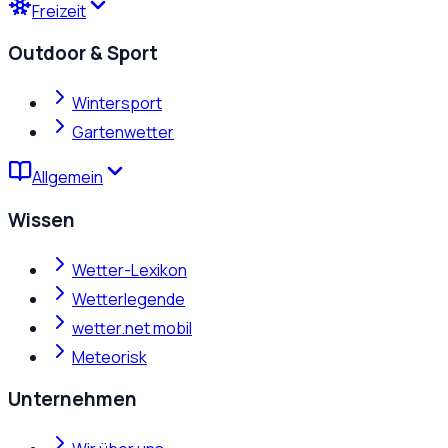
Freizeit
Outdoor & Sport
Wintersport
Gartenwetter
Allgemein
Wissen
Wetter-Lexikon
Wetterlegende
wetter.net mobil
Meteorisk
Unternehmen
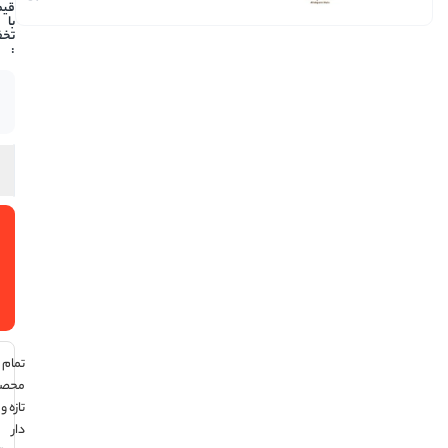
219,450
موجود
در انبار
افزودن
به سبد
خرید
تمام
محصولات
تازه و تاریخ
دار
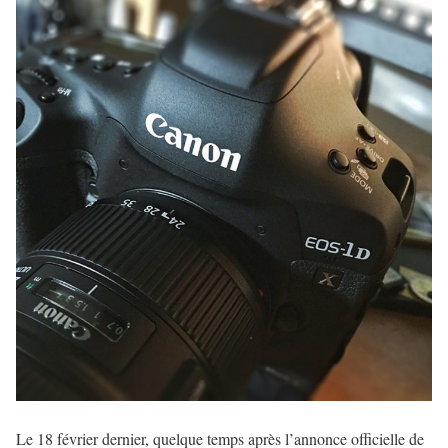
Le 18 février dernier, quelque temps après l’annonce officielle de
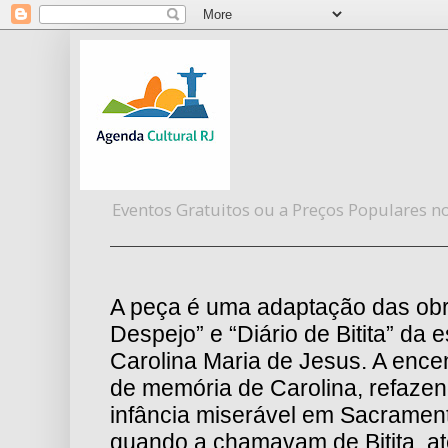
Eventos Gratuitos ou a Preços Populares no
A peça é uma adaptação das obr
Despejo” e “Diário de Bitita” da e
Carolina Maria de Jesus. A ence
de memória de Carolina, refazend
infância miserável em Sacramento
quando a chamavam de Bitita, a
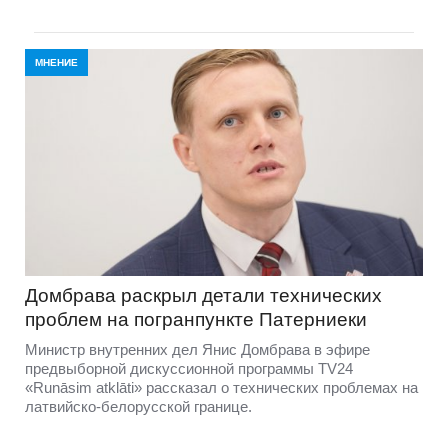
МНЕНИЕ
Домбравa раскрыл детали технических
проблем на погранпункте Патерниеки
Министр внутренних дел Янис Домбрава в эфире
предвыборной дискуссионной программы TV24
«Runāsim atklāti» рассказал о технических проблемах на
латвийско-белорусской границе.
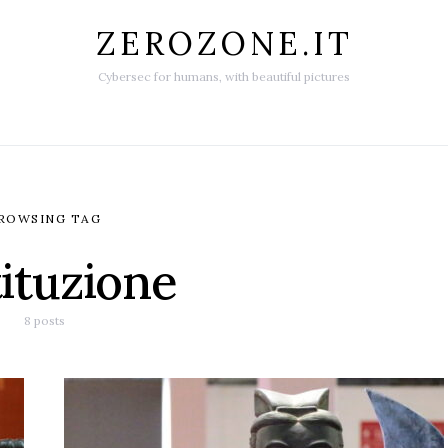
ZEROZONE.IT
Cybersec for humans, with beautiful pictures
ROWSING TAG
ituzione
8 posts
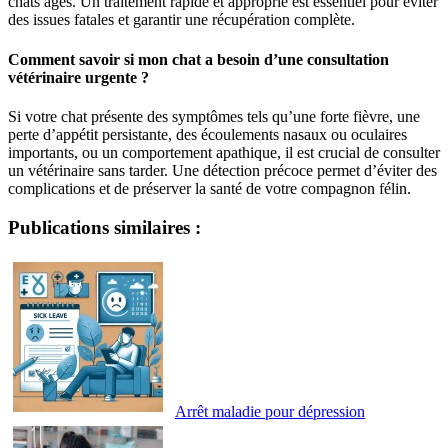
chats âgés. Un traitement rapide et approprié est essentiel pour éviter
des issues fatales et garantir une récupération complète.
Comment savoir si mon chat a besoin d’une consultation
vétérinaire urgente ?
Si votre chat présente des symptômes tels qu’une forte fièvre, une
perte d’appétit persistante, des écoulements nasaux ou oculaires
importants, ou un comportement apathique, il est crucial de consulter
un vétérinaire sans tarder. Une détection précoce permet d’éviter des
complications et de préserver la santé de votre compagnon félin.
Publications similaires :
Arrêt maladie pour dépression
————
(EXERCISE GOAL) Take the whole listing above and copy it exactly. Pictures do not go into the copy.

(COMPLETED EXERCISE)
Freizeit
Outdoor & Sport
Wintersport
Gartenwetter
Allgemein
Wissen
Wetter-Lexikon
Wetterlegende
wetter.net mobil
Meteorisk
Unternehmen
219,450
موجود
در انبار
افزودن
به سبد
خرید
تمام
محصولات
تازه و تاریخ
دار
Le 18 février dernier, quelque temps après l’annonce officielle de
Eventos Gratuitos ou a Preços Populares no
A peça é uma adaptação das obr
Despejo” e “Diário de Bitita” da e
Carolina Maria de Jesus. A ence
de memória de Carolina, refazend
infância miserável em Sacramento
quando a chamavam de Bitita, a
МНЕНИЕ
Домбравa раскрыл детали технических
проблем на погранпункте Патерниеки
Министр внутренних дел Янис Домбрава в эфире
предвыборной дискуссионной программы TV24
«Runāsim atklāti» рассказал о технических проблемах на
латвийско-белорусской границе.
ZEROZONE.IT
Cybersec for humans, with beautiful pictures
ROWSING TAG
ituzione
8 posts
chats âgés. Un traitement rapide et approprié est essentiel pour éviter
des issues fatales et garantir une récupération complète.
Comment savoir si mon chat a besoin d’une consultation
vétérinaire urgente ?
Si votre chat présente des symptômes tels qu’une forte fièvre, une
perte d’appétit persistante, des écoulements nasaux ou oculaires
importants, ou un comportement apathique, il est crucial de consulter
un vétérinaire sans tarder. Une détection précoce permet d’éviter des
complications et de préserver la santé de votre compagnon félin.
Publications similaires :
Arrêt maladie pour dépression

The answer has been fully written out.